İlim, irfan ve de ahlak sahibi gelecek nesiller için bugünden elimizi taşın altına koymalıyız!
Sadece kendi çocuklarımızı en iyi şekilde yaşatmak, okutmak, geliştirmek aslında kendi çocuklarımıza da kötülük yapmamız anlamına gelir!
En iyi şartlarda yetiştirip büyüttüğünüz çocuklarımızın sistemin modern kölesi haline gelmiş yığınlara dönüşmesine izin vermemeliyiz!
İyi insan, ahlak sahibi, dürüst çocuklarımızın kaos, savaş, çatışmaya kurban gitmesine izin vermemeliyiz!
Zorbalıkla, zalimce, hakkı yenerek, şiddete maruz bırakılarak yaşamdan koparılmasına izin vermemeliyiz!
Bunun için topyekün hepimiz tüm çocukları daha iyi bir geleceğe hazırlamalıyız!...

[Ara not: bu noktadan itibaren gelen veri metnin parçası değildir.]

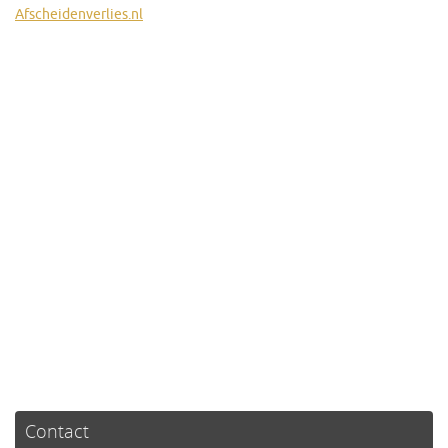
Afscheidenverlies.nl
Contact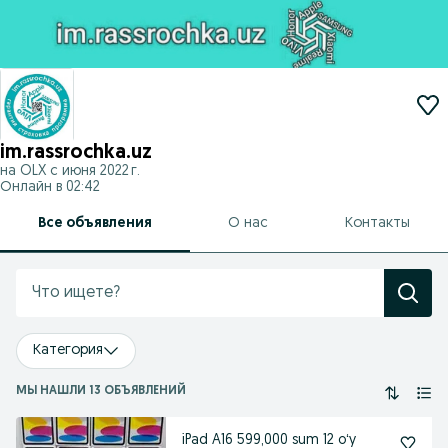
im.rassrochka.uz
на OLX с
июня 2022 г.
Онлайн в 02:42
Все объявления
О нас
Контакты
Категория
МЫ НАШЛИ 13 ОБЪЯВЛЕНИЙ
iPad A16 599,000 sum 12 oʻy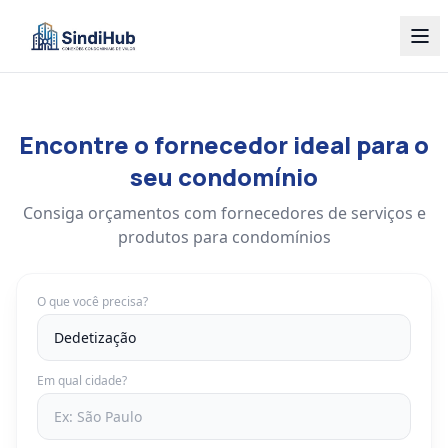
Encontre o fornecedor ideal para o
seu condomínio
Consiga orçamentos com fornecedores de serviços e
produtos para condomínios
O que você precisa?
Em qual cidade?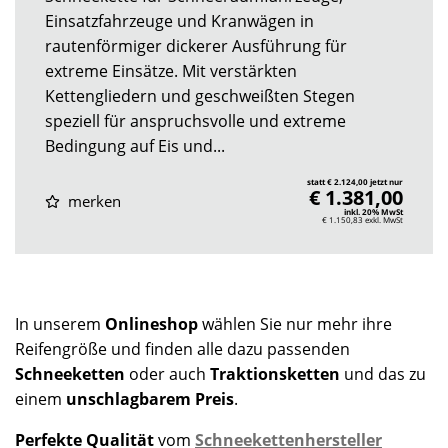
Einsatzfahrzeuge und Kranwägen in
rautenförmiger dickerer Ausführung für
extreme Einsätze. Mit verstärkten
Kettengliedern und geschweißten Stegen
speziell für anspruchsvolle und extreme
Bedingung auf Eis und...
statt € 2.124,00 jetzt nur
€ 1.381,00
merken
inkl. 20% MwSt
€ 1.150,83
exkl. MwSt
In unserem
Onlineshop
wählen Sie nur mehr ihre
Reifengröße und finden alle dazu passenden
Schneeketten
oder auch
Traktionsketten
und das zu
einem
unschlagbarem Preis
.
Perfekte Qualität
vom
Schneekettenhersteller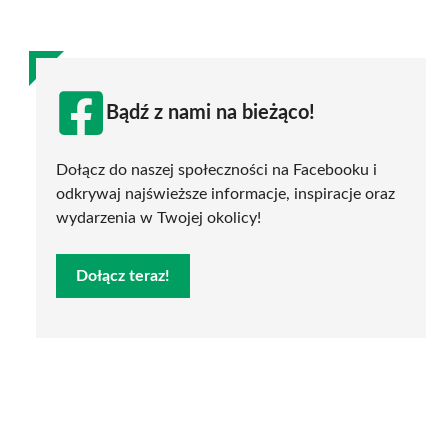
Bądź z nami na bieżąco!
Dołącz do naszej społeczności na Facebooku i
odkrywaj najświeższe informacje, inspiracje oraz
wydarzenia w Twojej okolicy!
Dołącz teraz!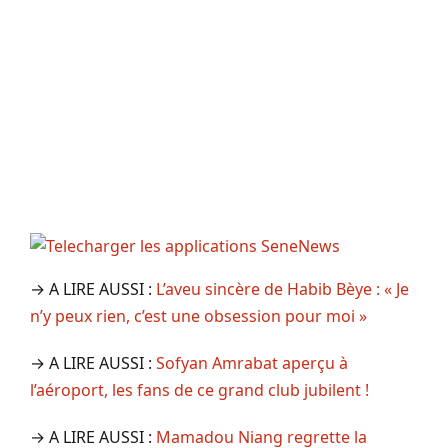
→ A LIRE AUSSI :
L’aveu sincère de Habib Bèye : « Je
n’y peux rien, c’est une obsession pour moi »
→ A LIRE AUSSI :
Sofyan Amrabat aperçu à
l’aéroport, les fans de ce grand club jubilent !
→ A LIRE AUSSI :
Mamadou Niang regrette la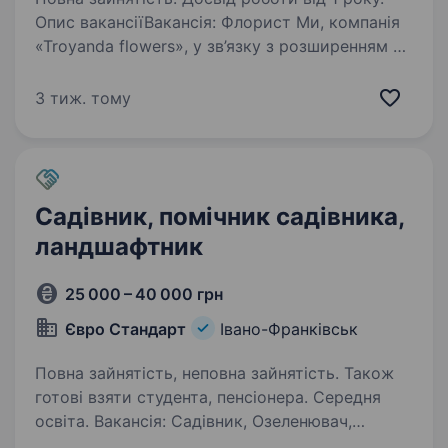
Опис вакансіїВакансія: Флорист Ми, компанія
«Troyanda flowers», у зв’язку з розширенням та
відкриттям ще однієї точки в місті, шукаємо
Флориста із досвідом роботи. Вимоги: Досвід
3 тиж. тому
роботи від 1 року у сфері флористики…
Садівник, помічник садівника,
ландшафтник
25 000 – 40 000 грн
Євро Стандарт
Івано-Франківськ
Повна зайнятість, неповна зайнятість. Також
готові взяти студента, пенсіонера. Середня
освіта. Вакансія: Садівник, Озеленювач,
Ландшафник Місце роботи: Івано-Франківськ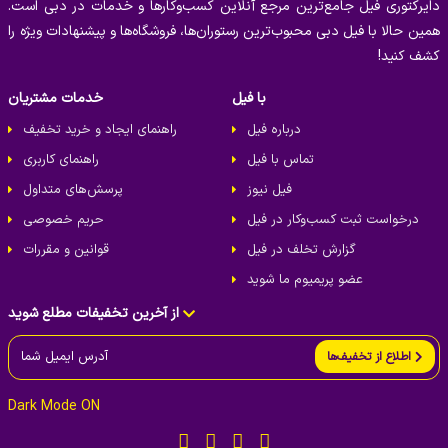
دایرکتوری فیل جامع‌ترین مرجع آنلاین کسب‌وکارها و خدمات در دبی است.
همین حالا با فیل دبی محبوب‌ترین رستوران‌ها، فروشگاه‌ها و پیشنهادات ویژه را
کشف کنید!
با فیل
خدمات مشتریان
درباره فیل
راهنمای ایجاد و خرید تخفیف
تماس با فیل
راهنمای کاربری
فیل نیوز
پرسش‌های متداول
درخواست ثبت کسب‌و‌کار در فیل
حریم خصوصی
گزارش تخلف در فیل
قوانین و مقررات
عضو پریمیوم ما شوید
از آخرین تخفیفات مطلع شوید
اطلاع از تخفیف‌ها
Dark Mode ON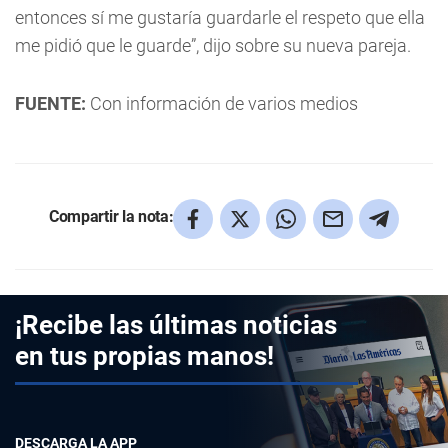
entonces sí me gustaría guardarle el respeto que ella
me pidió que le guarde”, dijo sobre su nueva pareja.
FUENTE:
Con información de varios medios
Compartir la nota:
¡Recibe las últimas noticias
en tus propias manos!
DESCARGA LA APP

UNİCEF’in Türkiye Çocuk Araştırması 2022 Raporuna göre; Anneleri/temel bakım verenleri tarafından peynir ve yoğurt gibi hayvan sütünden yapılan yiyecekleri her gün tükettiği belirtilen 6 aylık ve daha yukarı yaştaki çocukların oranı %57,8 oldu.
YANİ ÇOCUKLARI SAĞLIKLI BESLEMEKTE EKSİĞİZ!
Rapora göre; Anneleri/temel bakım verenleri tarafından ayda en az birkaç kez diğer çocuklar tarafından zorbalığa maruz kaldığı belirtilen 6-17 yaş grubundaki çocukların oranı %13,8 oldu.
YANİ ÇOCUKLARI KORUYAMIYORUZ!
Son bir hafta içinde en az bir gün, günde en az bir saat yapılan sportif faaliyetler incelendiğinde, anneleri/temel bakım verenleri tarafından 4-17 yaş grubundaki çocukların %14,1'inin yürüyüş/koşu yaptığı, %7,6'sının futbol oynadığı, %4,0'ünün bisiklet sürdüğü, %1,8'inin voleybol oynadığı, %1,5'inin basketbol oynadığı, %5,8'inin ise diğer sportif faaliyetleri yaptığı görüldü.
YANİ ÇOCUKLARI SPORTİF FAALİYETLERE YÖNLENDİREMİYORUZ!
Rapor uzun, değinilecek eksik çok… Ama şunu biliyoruz ki Türkiye’de çocuk hakları, ihtiyaçları, gereksinimleri için üretilmesi, hayata geçirilmesi gereken politikalarda çok ciddi bir açık var!
Oysa lafa geldiğinde her şey onlar için…
Ama artık MIŞ gibi yapmaktan fazlasına ihtiyaç var!